Thursday, September 10, 2009

Is there a proctologist in the House?

As an ABC reporter put it, Congress tried to hold a joint session last night and a town hall broke out.

Rep. Joe Wilson's doltish "You lie!" may have stunned people who think that important business must be done in an atmosphere of decorum, but his was not the only action that invoked the boisterous rabble. Like a petulant student who is asked to listen to material above and beyond him, Rep. Eric Cantor sat through the speech furiously poking away at his Blackberry. Other members of Congress held up signs, sheaves of paper, gave out insolent shouts and guffaws, and found many ways to throw their diapers into the proceedings.

Until this year, a town hall was a forum in which citizens could address leaders and obtain information. Now, as the ABC reporter used the term, a town hall has become a verbal lynching held for the purpose of subjecting someone to insult, abuse, humiliation and to escalate verbal disorder into violence. Obama ran on the promise of change, but his opponents have interjected their own kind of change, and is a change in the language, with what town hall has come to mean as a prime example.

Congress, at least part of it, is truly representing the people. Rather than displaying qualities of leadership that evince intelligence, purposeful dialogue, and aspiring goals, they have adopted the mien of the town hall with displays of intransigence and boisterous petulance.

The U.S. has incorporated a ritual portrayed by George Orwell in 1984. Everyday, activities would stop at a certain time and people would flock in front of television screens to watch and hear someone or some group being attacked in what was called the five minutes of hate. Now people gather in front of their radios and television sets to hear and watch Rush Limbaugh, Glenn Beck, and many other "media personalities" lead them in sessions of misinformation, disinformation, and hate. They have become the putative voices and leaders of the Republican Party.

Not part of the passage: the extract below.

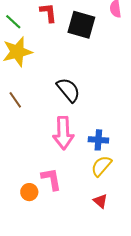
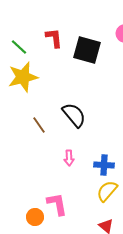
brown line: (15, 100) -> (39, 125), moved
pink arrow: (63, 133) -> (69, 158), size x0.5

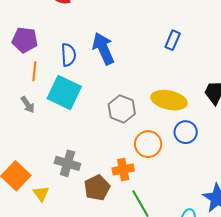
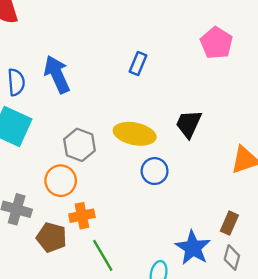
orange circle: (148, 144) -> (61, 181), moved
brown pentagon: (97, 188) -> (52, 237), turned -30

Last night many in Congress fell in line and adopted their way of doing the country's business.

That segment has been celebrating the resignation of Van Jones as an adviser to the President because Jones had the temerity to reveal why so many Republicans are opposed to the health-care reform proposals. According to Jones' terminology, the only medical service they require is proctology. Some members in Congress defined themselves as qualifying for that medical attention last night.

The emissions vented in the House chambers last night occur constantly in the blogosphere, on cable television, and talk radio. It is all becoming our culture. Soon the adjourning of Congress will mean a mindless brawl.

Proctology offers no cure for what is happening to the culture. But it is the speciality best qualified to work on it.